Obra Ao que tudo indica, Francisco José vai ver finalmente resolvida uma questão que o aflige há já algum tempo. Segundo contou este morador na Rua Comendador Rainho, “vai fazer dois anos” que fez um pedido na câmara “para rebaixamento de passeio e construção de rampa” devido a problemas de saúde da sua esposa, que a impedem de sair de casa pelo próprio pé. Situação que, dentro em breve, se agravará, uma vez que “ela vai ser operada novamente e vão ser mais meses sem poder movimentar-se”, acrescentou. Ainda de acordo com o munícipe, a obra solicitada “já foi aprovada”, mas foi-lhe dito que “não é uma obra prioritária”.

Já Jorge Sequeira e José Nuno Vieira não disseram o mesmo acerca deste assunto. “Não sei que informação foi transmitida, mas não foi dada uma ordem de prioridades”, assegurou o “vice” da autarquia, que por não ter ficado satisfeito com a solução que lhe tinha sido apresentada  – “rampa com ziguezagues que não seria muito prática” – deslocou-se ao local, com técnicos, “e vimos uma outra solução mais prática”.

Por sua vez, o presidente, não obstante chamar à atenção para que se trata de “um processo que não é instantâneo” e que “temos pessoal escasso ao nosso serviço”, afirmou que “vamos tentar realizar a obra o mais rapidamente possível”.

PSP A questão da falta de efetivos na Esquadra da Polícia de Segurança Pública (PSP) voltou a ser aflorada em sede de executivo municipal. Para a coligação PSD/CDS-PP, “a câmara deve estar disponível para garantir que há respostas concretas de segurança”. Aliás, segundo o vereador Paulo Cavaleiro, “uma equipa à noite é pouco”, devendo o Município diligenciar no sentido de inverter esta situação.

A propósito, Jorge Sequeira disse que “temos contactos frequentes com a PSP” e que, aliás, “sabemos que há uma diminuição de efetivos”. Quanto “às questões de emergência”, o autarca afirmou não ter informação que “haja falhas no socorro”, como Paulo Cavaleiro deu a entender que havia.

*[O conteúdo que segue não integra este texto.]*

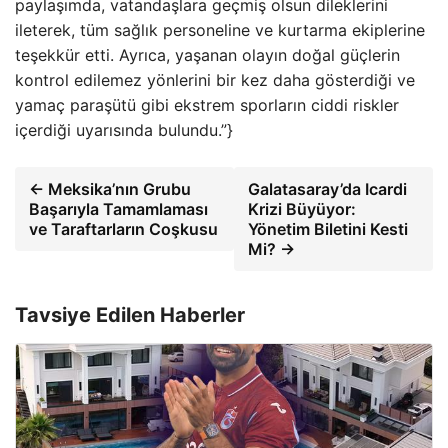
paylaşımda, vatandaşlara geçmiş olsun dileklerini
ileterek, tüm sağlık personeline ve kurtarma ekiplerine
teşekkür etti. Ayrıca, yaşanan olayın doğal güçlerin
kontrol edilemez yönlerini bir kez daha gösterdiği ve
yamaç paraşütü gibi ekstrem sporların ciddi riskler
içerdiği uyarısında bulundu.”}
← Meksika’nın Grubu
Galatasaray’da Icardi
Başarıyla Tamamlaması
Krizi Büyüyor:
ve Taraftarların Coşkusu
Yönetim Biletini Kesti
Mi? →
Tavsiye Edilen Haberler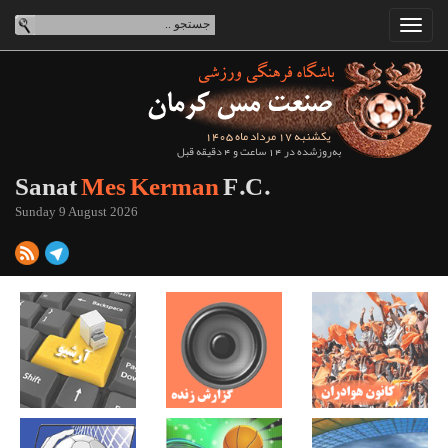
یکشنبه 17 مرداد ماه 1405
به‌روزشده در 14 ساعت و 4 دقیقه قبل
Sanat
Mes Kerman
F.C.
Sunday 9 August 2026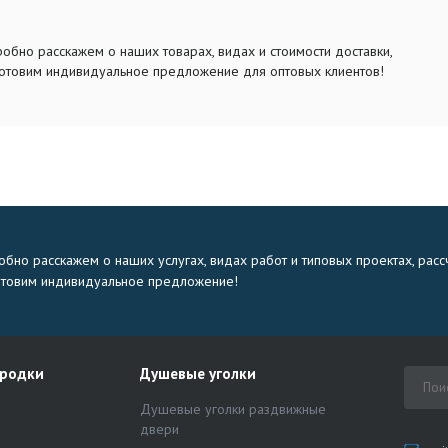
обно расскажем о наших товарах, видах и стоимости доставки,
отовим индивидуальное предложение для оптовых клиентов!
бно расскажем о наших услугах, видах работ и типовых проектах, расс
отовим индивидуальное предложение!
ородки
Душевые уголки
Душевые уголки раздвижные
двери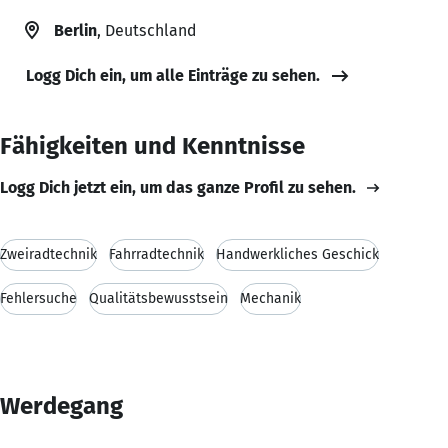
Berlin
, Deutschland
Logg Dich ein, um alle Einträge zu sehen.
Fähigkeiten und Kenntnisse
Logg Dich jetzt ein, um das ganze Profil zu sehen.
Zweiradtechnik
Fahrradtechnik
Handwerkliches Geschick
Fehlersuche
Qualitätsbewusstsein
Mechanik
Werdegang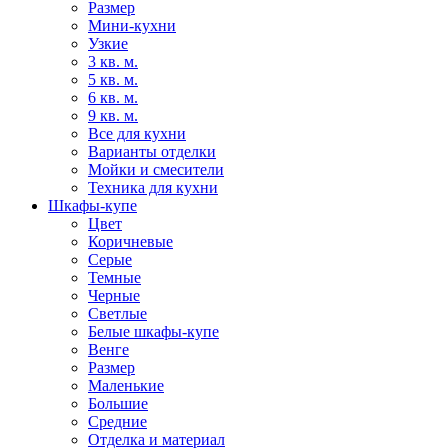
Размер
Мини-кухни
Узкие
3 кв. м.
5 кв. м.
6 кв. м.
9 кв. м.
Все для кухни
Варианты отделки
Мойки и смесители
Техника для кухни
Шкафы-купе
Цвет
Коричневые
Серые
Темные
Черные
Светлые
Белые шкафы-купе
Венге
Размер
Маленькие
Большие
Средние
Отделка и материал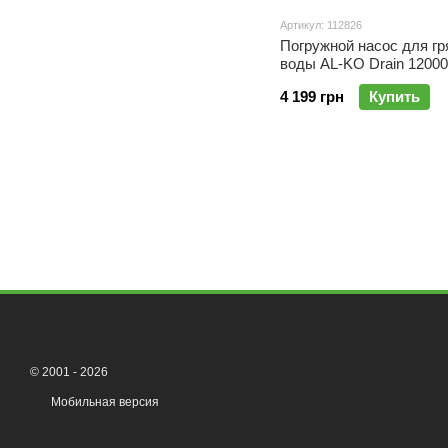
Артикул: 112826
Погружной насос для гр
воды AL-KO Drain 12000
4 199 грн
Купить
© 2001 - 2026
Мобильная версия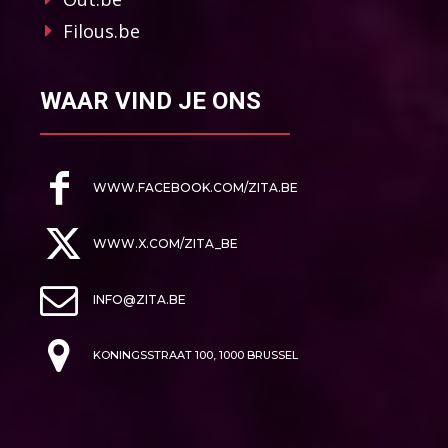
Filous.be
WAAR VIND JE ONS
WWW.FACEBOOK.COM/ZITA.BE
WWW.X.COM/ZITA_BE
INFO@ZITA.BE
KONINGSSTRAAT 100, 1000 BRUSSEL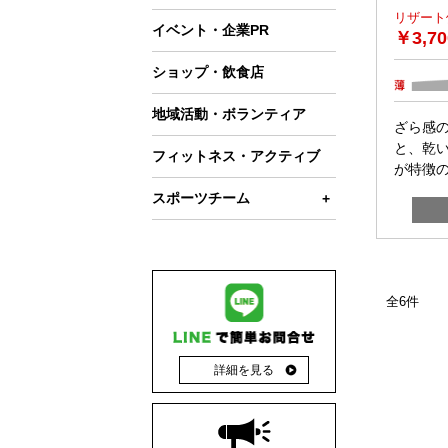
リザート
イベント・企業PR
2WAY(トート)
￥
3,7
薄手トート(9.0oz以内)
ショップ・飲食店
厚手トート(9.1oz以上)
地域活動・ボランティア
ざら感
A4以上A3未満サイズ(トート)
と、乾
フィットネス・アクティブ
が特徴
A4サイズ未満(トート)
スポーツチーム
A3サイズ以上(トート)
サッカー
ナイロン・ポリエステルバッグ
ベースボール
再生ファブリック(その他)
全6件
バレーボール
サコッシュ(その他)
ラグビー
詳細を見る
マルシェバッグ(その他)
バスケットボール
ポーチ・巾着(その他)
テニス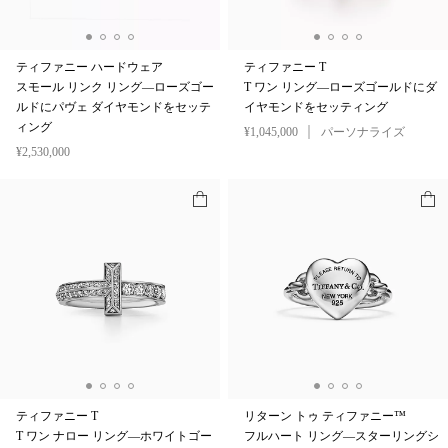
ティファニー ハードウェア
ティファニー T
スモール リンク リング—ローズゴー
T ワン リング—ローズゴールドにダ
ルドにパヴェ ダイヤモンドをセッテ
イヤモンドをセッティング
ィング
¥1,045,000
パーソナライズ
¥2,530,000
ティファニー T
リターン トゥ ティファニー™
T ワン ナロー リング—ホワイトゴー
フルハート リング—スターリングシ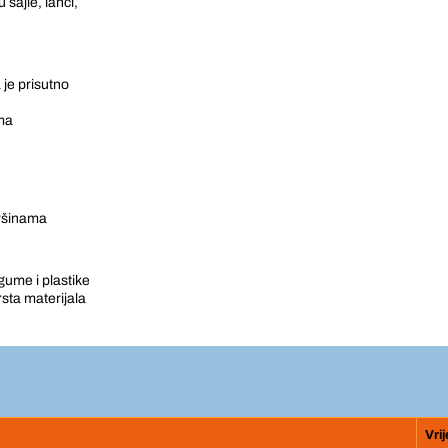
sajle, lanci,
je prisutno
ma
vršinama
ume i plastike
rsta materijala
Vri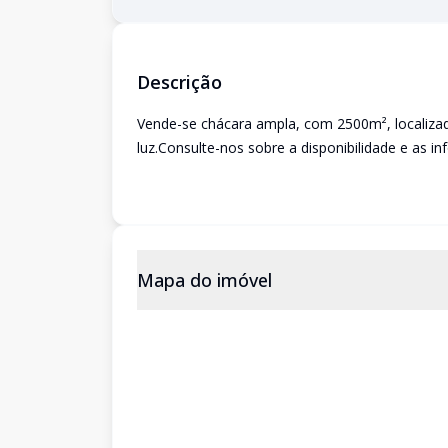
Descrição
Vende-se chácara ampla, com 2500m², localizad
luz.Consulte-nos sobre a disponibilidade e as i
Mapa do imóvel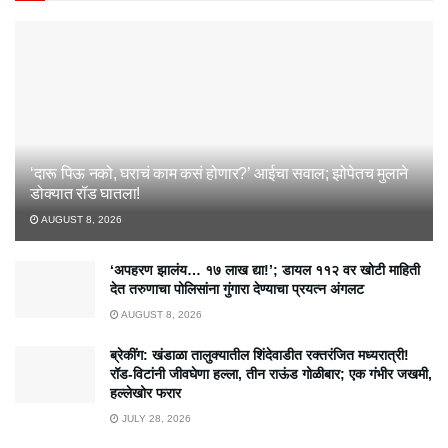
‘दारू पिऊ नको, घराचं काम कसं होणार?’ आईचा सवाल; झोपेतच मुलाने
डोक्यात रॉड घातला!
AUGUST 8, 2026
‘अपहरण झालंय… १७ लाख द्या!’; डायल ११२ वर खोटी माहिती
देत तरुणाचा पोलिसांना गुंगारा देण्याचा प्रयत्न अंगलट
AUGUST 8, 2026
ब्रेकींग: खंडाळा तालुक्यातील शिंदेवाडीत रक्तरंजित मध्यरात्री!
रॉड-विटांनी जीवघेणा हल्ला, तीन राऊंड गोळीबार; एक गंभीर जखमी,
हल्लेखोर फरार
JULY 28, 2026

Ilustração Tal como vem fazendo desde o primeiro ano, a câmara volta a apoiar o Encontro Internacional de Ilustração (EEI) de S. João da Madeira promovido pela junta de freguesia. Após aprovação unânime em sede de executivo municipal, nesta que é a 12.ª edição, que decorre de 17 a 21 de outubro, o apoio camarário é de 4.500 euros (mais 500 euros do que no ano passado). Além disso, a autarquia cede gratuitamente à organização a Casa da Criatividade, para o Concerto Ilustrado, e a Sala dos Fornos, para a exposição dos trabalhos do EEI.

Atletismo Também foi deliberada unanimemente a atribuição de um subsídio no valor de 3.800 euros ao XXIV Grande Prémio Internacional de Atletismo Alberto Batista, evento coorganizado pelos Serviços Sociais dos Trabalhadores do Município de S. João da Madeira e pela câmara que se realizou no passado dia 5 de outubro.

A propósito, Paulo Cavaleiro (PSD/CDS-PP) recordou a proposta aprovada também por unanimidade em agosto de 2018 e que a “pista de cross Alberto Batista” “precisa de algumas pequenas intervenções e de dinamização”.

Na sequência desta intervenção da oposição, Jorge Sequeira adiantou que, uma vez que “não apareceram concorrentes”, vão relançar o concurso, “dentro de dias”, para a reabilitação do equipamento e que, posteriormente, terá lugar um ato inaugural com direito a descerramento de placa.

Bolsas de estudo Ainda na última reunião de câmara foi aprovado por unanimidade que, este ano letivo, o número total de bolsas de estudo a atribuir a jovens estudantes sanjoanenses do ensino superior, com dificuldades económicas, seja 50 (mais 10 do que as que eram concedidas até à data) e que o montante máximo a conceder, individualmente, seja de 1.063,47 euros. Ou seja, o valor da propina anual.